----- RECORDS FOR THIS EXERCISE

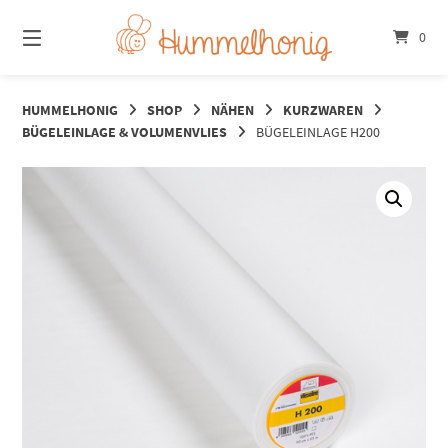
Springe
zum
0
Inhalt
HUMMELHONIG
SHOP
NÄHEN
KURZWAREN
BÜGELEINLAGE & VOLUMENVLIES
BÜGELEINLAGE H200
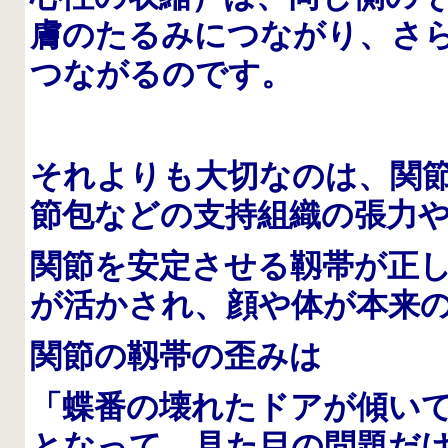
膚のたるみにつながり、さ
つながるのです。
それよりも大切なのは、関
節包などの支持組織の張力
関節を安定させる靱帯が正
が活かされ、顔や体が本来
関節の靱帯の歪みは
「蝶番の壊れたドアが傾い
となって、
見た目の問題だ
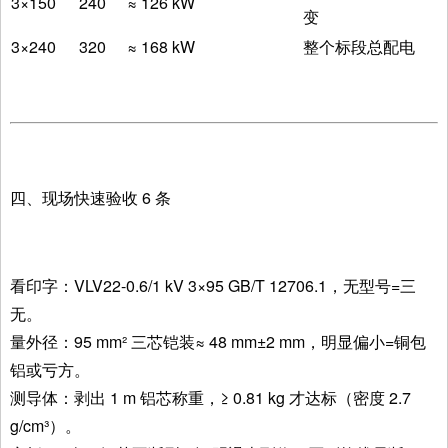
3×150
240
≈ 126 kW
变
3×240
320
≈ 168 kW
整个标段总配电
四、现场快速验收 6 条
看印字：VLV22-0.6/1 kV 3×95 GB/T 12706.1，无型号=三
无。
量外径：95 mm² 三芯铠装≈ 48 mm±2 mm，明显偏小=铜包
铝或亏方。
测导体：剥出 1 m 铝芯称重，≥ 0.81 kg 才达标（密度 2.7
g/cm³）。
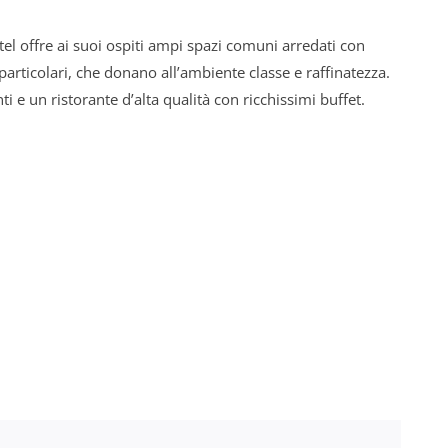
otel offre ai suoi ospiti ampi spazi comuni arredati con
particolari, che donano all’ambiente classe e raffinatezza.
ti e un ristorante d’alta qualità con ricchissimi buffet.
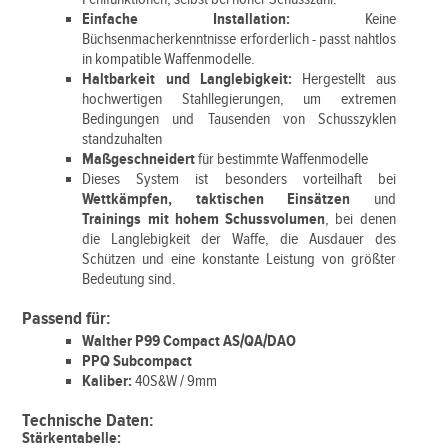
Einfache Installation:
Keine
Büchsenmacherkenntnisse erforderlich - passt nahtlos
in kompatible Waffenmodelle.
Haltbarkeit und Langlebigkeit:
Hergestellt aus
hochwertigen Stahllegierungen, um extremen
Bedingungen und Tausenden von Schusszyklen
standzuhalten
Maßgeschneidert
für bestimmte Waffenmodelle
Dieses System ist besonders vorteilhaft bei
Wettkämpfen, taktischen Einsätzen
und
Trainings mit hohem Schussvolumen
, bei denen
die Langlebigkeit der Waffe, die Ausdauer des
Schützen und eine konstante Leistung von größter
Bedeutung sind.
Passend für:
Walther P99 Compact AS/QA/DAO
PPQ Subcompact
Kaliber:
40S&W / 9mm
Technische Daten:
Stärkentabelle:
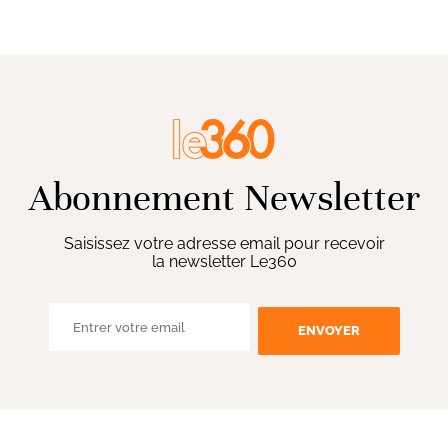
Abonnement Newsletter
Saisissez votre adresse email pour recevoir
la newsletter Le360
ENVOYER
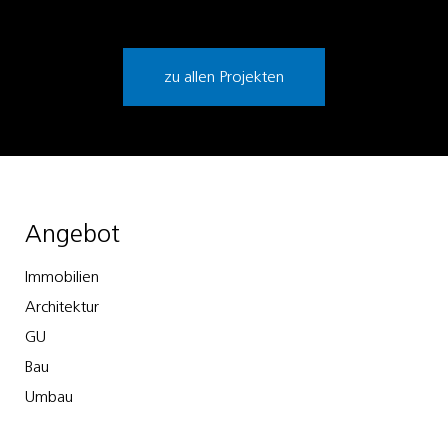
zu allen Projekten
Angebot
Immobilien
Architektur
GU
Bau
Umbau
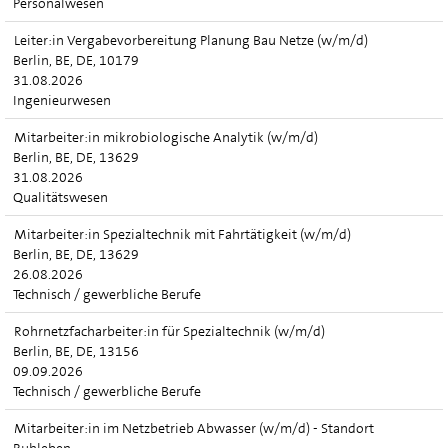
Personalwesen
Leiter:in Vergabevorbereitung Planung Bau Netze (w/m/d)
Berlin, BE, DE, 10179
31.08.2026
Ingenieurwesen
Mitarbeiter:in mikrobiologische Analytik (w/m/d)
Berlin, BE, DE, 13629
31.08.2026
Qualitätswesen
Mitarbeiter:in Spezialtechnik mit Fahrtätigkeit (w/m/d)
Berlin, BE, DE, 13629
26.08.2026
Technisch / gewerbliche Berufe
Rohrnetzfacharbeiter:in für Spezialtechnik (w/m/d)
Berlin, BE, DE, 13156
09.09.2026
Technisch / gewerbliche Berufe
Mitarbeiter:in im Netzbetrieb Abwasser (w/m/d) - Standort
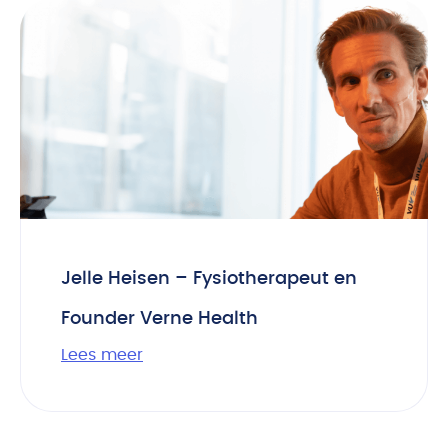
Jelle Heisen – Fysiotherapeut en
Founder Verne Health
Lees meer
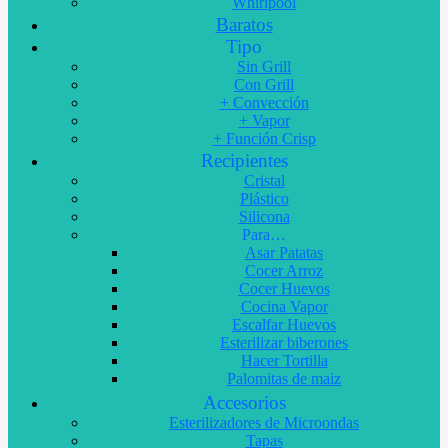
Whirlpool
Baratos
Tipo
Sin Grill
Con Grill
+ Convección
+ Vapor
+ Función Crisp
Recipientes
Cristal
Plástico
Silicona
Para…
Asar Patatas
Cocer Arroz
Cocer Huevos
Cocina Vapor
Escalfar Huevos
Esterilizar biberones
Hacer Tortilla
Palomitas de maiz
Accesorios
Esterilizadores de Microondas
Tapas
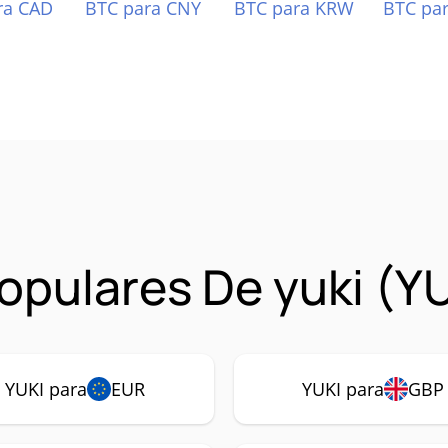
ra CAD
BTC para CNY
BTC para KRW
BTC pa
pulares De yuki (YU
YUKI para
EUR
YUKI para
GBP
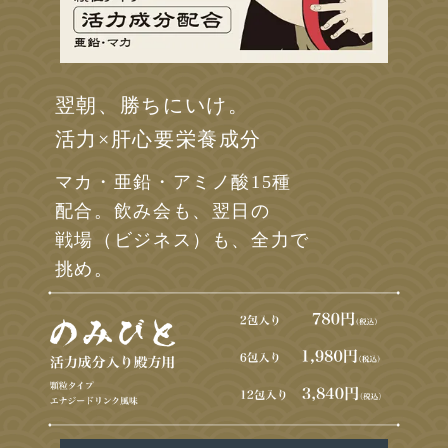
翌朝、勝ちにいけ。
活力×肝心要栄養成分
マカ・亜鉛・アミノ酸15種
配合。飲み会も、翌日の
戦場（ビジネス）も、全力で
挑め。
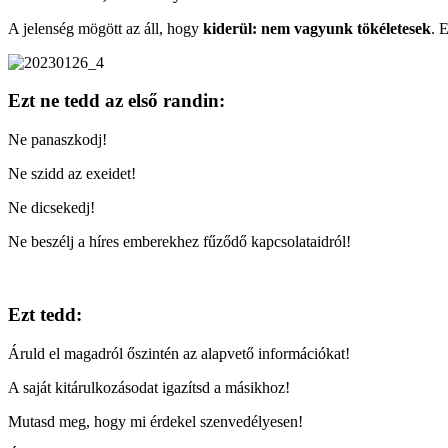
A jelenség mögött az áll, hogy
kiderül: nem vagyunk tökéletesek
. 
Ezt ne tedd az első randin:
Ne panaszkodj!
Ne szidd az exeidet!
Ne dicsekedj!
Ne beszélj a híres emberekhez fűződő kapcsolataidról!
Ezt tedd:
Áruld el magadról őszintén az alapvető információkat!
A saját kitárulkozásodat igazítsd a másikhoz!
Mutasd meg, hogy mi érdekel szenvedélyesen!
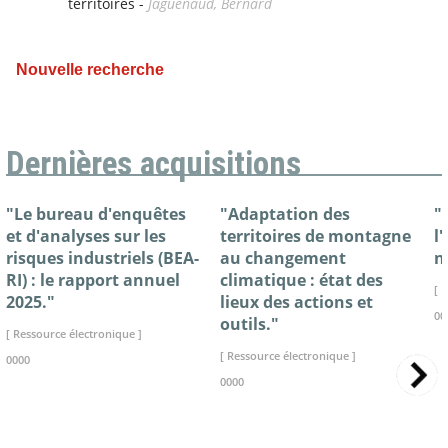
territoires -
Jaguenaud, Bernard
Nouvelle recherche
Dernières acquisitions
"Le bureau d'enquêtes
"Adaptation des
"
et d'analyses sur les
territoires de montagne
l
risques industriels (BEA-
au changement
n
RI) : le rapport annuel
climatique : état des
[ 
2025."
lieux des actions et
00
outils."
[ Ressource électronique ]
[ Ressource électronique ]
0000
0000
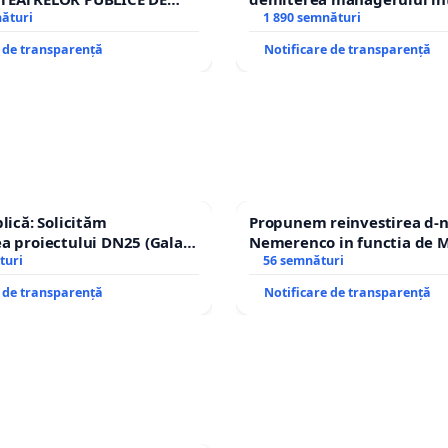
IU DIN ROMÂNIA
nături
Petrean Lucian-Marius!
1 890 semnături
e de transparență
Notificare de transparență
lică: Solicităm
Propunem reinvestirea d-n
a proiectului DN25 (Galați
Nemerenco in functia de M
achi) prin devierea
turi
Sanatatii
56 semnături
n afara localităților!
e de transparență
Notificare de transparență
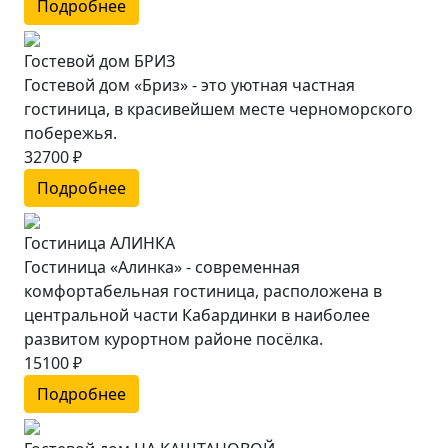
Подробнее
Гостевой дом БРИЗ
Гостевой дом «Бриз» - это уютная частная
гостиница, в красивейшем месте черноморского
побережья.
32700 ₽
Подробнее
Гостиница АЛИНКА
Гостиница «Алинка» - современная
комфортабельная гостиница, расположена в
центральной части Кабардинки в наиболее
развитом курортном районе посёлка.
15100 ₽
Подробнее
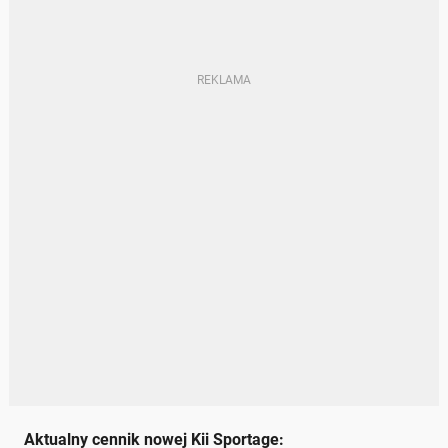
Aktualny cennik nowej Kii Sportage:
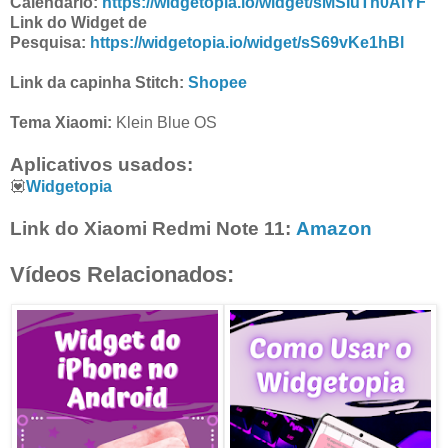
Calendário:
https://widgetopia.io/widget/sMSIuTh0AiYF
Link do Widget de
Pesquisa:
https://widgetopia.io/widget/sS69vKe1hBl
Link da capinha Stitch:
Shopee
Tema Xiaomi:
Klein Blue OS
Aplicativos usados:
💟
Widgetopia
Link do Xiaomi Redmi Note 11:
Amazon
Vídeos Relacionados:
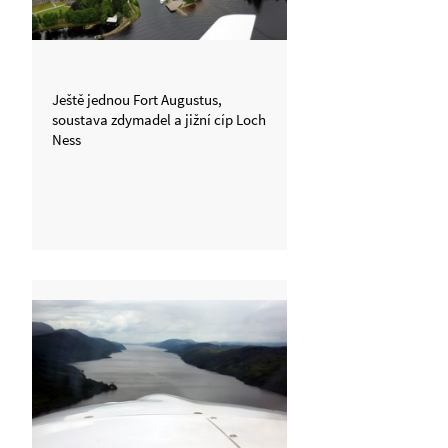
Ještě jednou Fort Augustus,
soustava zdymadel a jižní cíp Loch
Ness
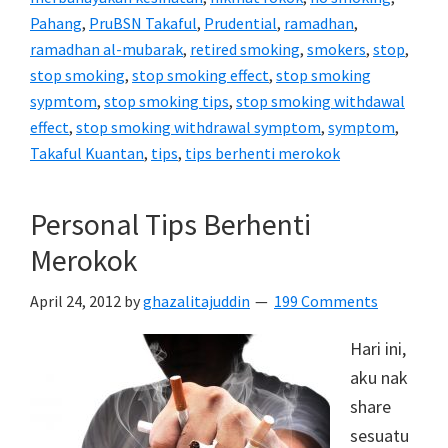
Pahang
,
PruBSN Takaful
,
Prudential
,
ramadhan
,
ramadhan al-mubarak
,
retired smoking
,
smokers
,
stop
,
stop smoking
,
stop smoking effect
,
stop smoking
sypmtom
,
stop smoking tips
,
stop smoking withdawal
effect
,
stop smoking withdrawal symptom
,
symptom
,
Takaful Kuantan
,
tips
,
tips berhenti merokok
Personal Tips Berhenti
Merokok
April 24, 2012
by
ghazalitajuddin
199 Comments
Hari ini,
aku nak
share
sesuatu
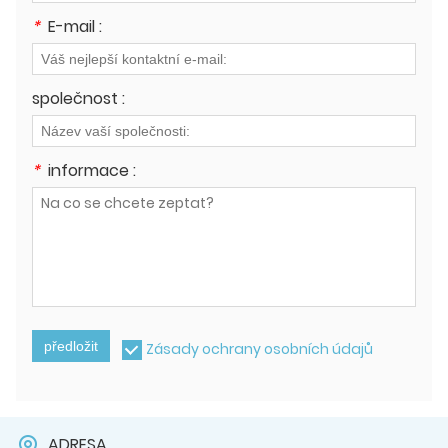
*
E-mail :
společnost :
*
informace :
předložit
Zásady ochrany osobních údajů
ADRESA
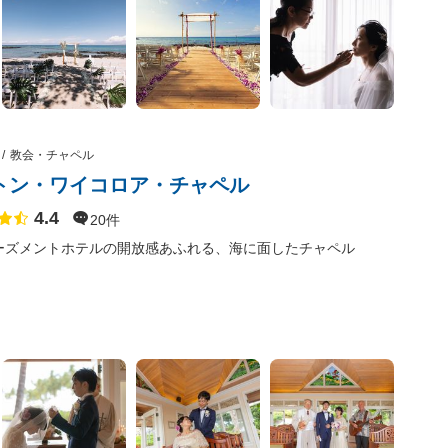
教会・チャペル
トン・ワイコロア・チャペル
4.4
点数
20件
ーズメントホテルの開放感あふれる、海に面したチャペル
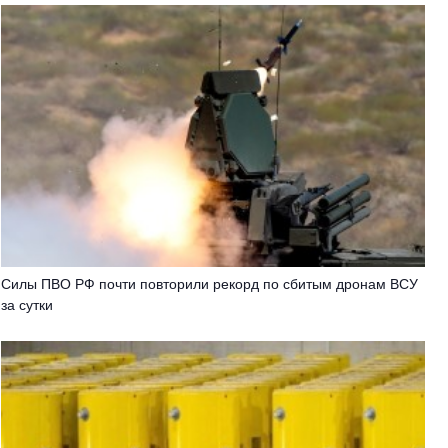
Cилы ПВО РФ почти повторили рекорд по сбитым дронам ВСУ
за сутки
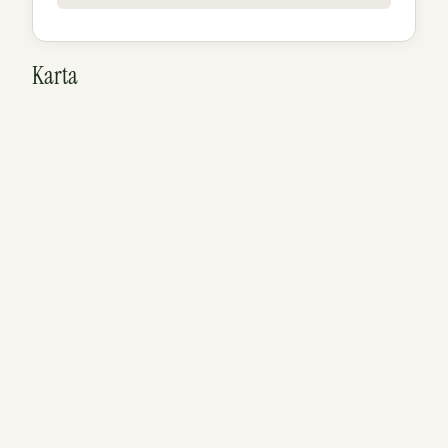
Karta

----------

### [GOAL OF THE EXERCISE]
Leaving every picture aside, reproduce exactly the lines above from the one with "Cocer Huevos" up to and including the one with "戦場（ビジネス）も、全力で", and no others.

### [EXERCISE RESULT]
Cocer Huevos
Cocina Vapor
Escalfar Huevos
Esterilizar biberones
Hacer Tortilla
Palomitas de maiz
Accesorios
Esterilizadores de Microondas
Tapas
ra CAD
BTC para CNY
BTC para KRW
BTC pa
pulares De yuki (YU
YUKI para
EUR
YUKI para
GBP
翌朝、勝ちにいけ。
活力×肝心要栄養成分
マカ・亜鉛・アミノ酸15種
配合。飲み会も、翌日の
戦場（ビジネス）も、全力で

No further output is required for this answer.